TAVR may improve kidney function in patients with aortic stenosis
Patients with severe aortic stenosis who undergo transcatheter aortic valve replacement (TAVR), even with baseline impaired estimated glomerular filtration rate (eGFR), are more likely to improve or maintain their chronic kidney disease (CKD) stage rather than make it worse, a study has shown.
“The effect of TAVR on kidney function stage in patients with aortic stenosis remains poorly understood,” the authors said. “We hypothesized that in some patients, TAVR results in improved kidney function by alleviating cardiorenal syndrome.”

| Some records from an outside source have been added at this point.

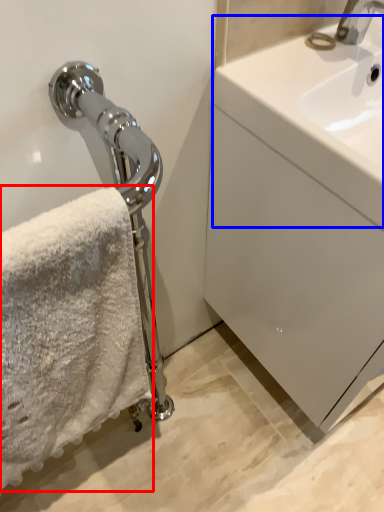 Question: Among these objects, which one is nearest to the camera, towel (highlighted by a red box) or counter top (highlighted by a blue box)?

Choices:
 (A) towel
 (B) counter top

Answer: (A) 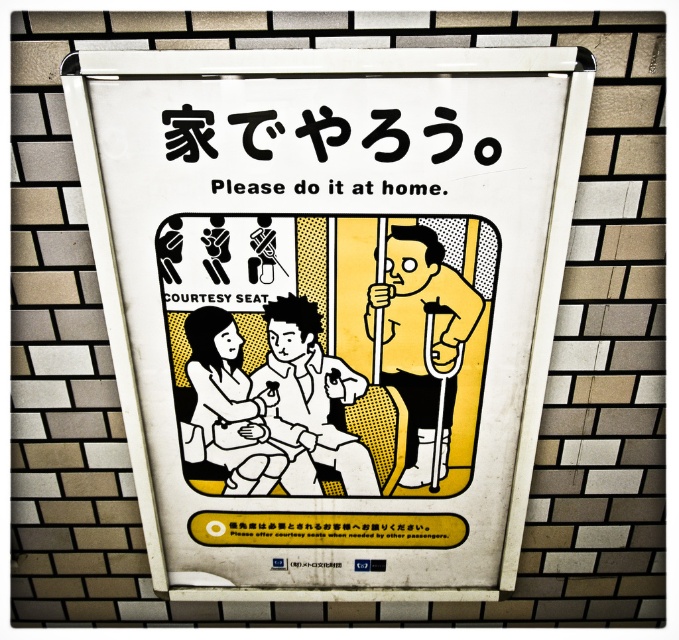 Question: Can you confirm if white paper sign at center is positioned above white matte shirt at center?

Choices:
 (A) yes
 (B) no

Answer: (A)

Question: Which of the following is the farthest from the observer?

Choices:
 (A) white matte shirt at center
 (B) white paper sign at center

Answer: (A)

Question: Does white paper sign at center have a larger size compared to yellow matte crutches at center?

Choices:
 (A) yes
 (B) no

Answer: (A)

Question: Can you confirm if yellow matte crutches at center is positioned to the left of white matte shirt at center?

Choices:
 (A) no
 (B) yes

Answer: (A)

Question: Which point is closer to the camera taking this photo?

Choices:
 (A) (246, 390)
 (B) (316, 480)
 (C) (407, 365)
 (D) (275, 128)

Answer: (D)

Question: Which object is positioned closest to the white paper sign at center?

Choices:
 (A) matte white dress at lower left
 (B) yellow matte crutches at center

Answer: (B) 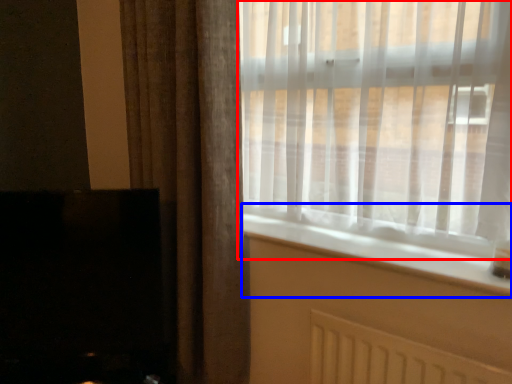 Question: Which object is closer to the camera taking this photo, window (highlighted by a red box) or window sill (highlighted by a blue box)?

Choices:
 (A) window
 (B) window sill

Answer: (A) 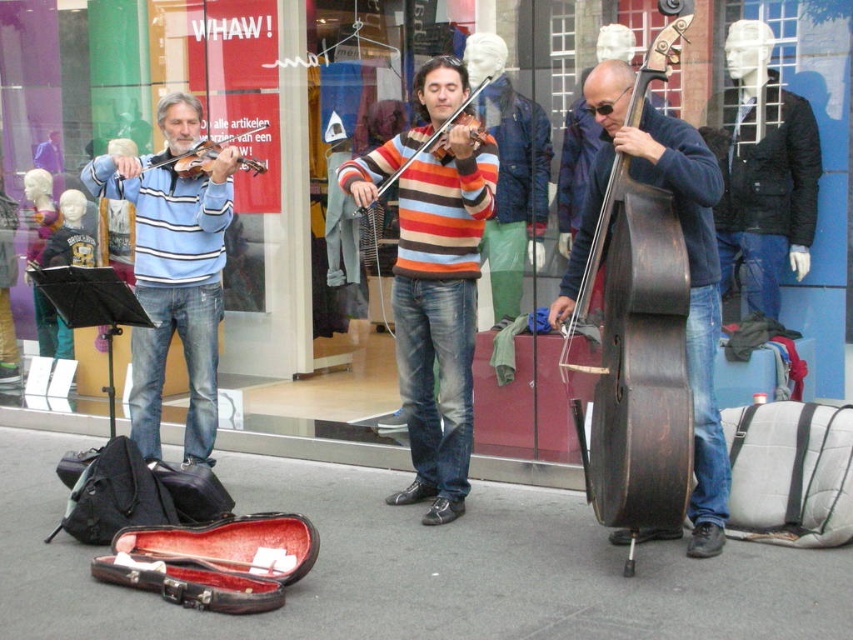 Is point (621, 106) closer to viewer compared to point (184, 152)?

Yes.

How much distance is there between dark brown polished wood cello at right and matte black violin at left?

dark brown polished wood cello at right and matte black violin at left are 6.94 feet apart.

Locate an element on the screen. The width and height of the screenshot is (853, 640). dark brown polished wood cello at right is located at coordinates (666, 237).

The image size is (853, 640). What do you see at coordinates (440, 307) in the screenshot?
I see `striped sweater at center` at bounding box center [440, 307].

The height and width of the screenshot is (640, 853). I want to click on striped sweater at center, so click(440, 307).

Which is behind, point (447, 90) or point (469, 96)?

The point (469, 96) is behind.

What do you see at coordinates (440, 307) in the screenshot? I see `striped sweater at center` at bounding box center [440, 307].

Does point (440, 352) come behind point (445, 116)?

Yes, point (440, 352) is farther from viewer.

At what (x,y) coordinates should I click in order to perform the action: click on striped sweater at center. Please return your answer as a coordinate pair (x, y). This screenshot has width=853, height=640. Looking at the image, I should click on (440, 307).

To test this hypothesis, a total of 5,190 patients receiving TAVR in the Placement of Aortic Transcatheter Valves (PARTNER) 1, 2, and PARTNER 2 S3 trials between April 2007 and October 2014 were analysed. The authors evaluated pre-TAVR and procedural variables associated with post-TAVR eGFR, change in CKD stage at ≤7 days post-TAVR, and association of post-TAVR eGFR on intermediate-term mortality.
Of the patients, 91 percent presented with CKD stage ≥2 at baseline. CKD stage either improved or remained unchanged after TAVR in most patients (stage 1: 77 percent; stage 2: 90 percent; stage 3A: 89 percent; stage 3B: 94 percent; stage 4: 99 percent). Only one (0.035 percent) of 2,892 patients progressed to CKD stage 5 within 7 days following TAVR.
Seventy (2.0 percent) of 3,546 patients in whom data were available underwent post-TAVR dialysis. Higher pre-TAVR eGFR and transfemoral approach showed a robust association with higher post-TAVR eGFR. Moreover, lower baseline and longitudinal post-TAVR eGFR correlated with lower intermediate-term survival.
“Aortic stenosis may contribute to cardiorenal syndrome that improves with TAVR,” the authors said.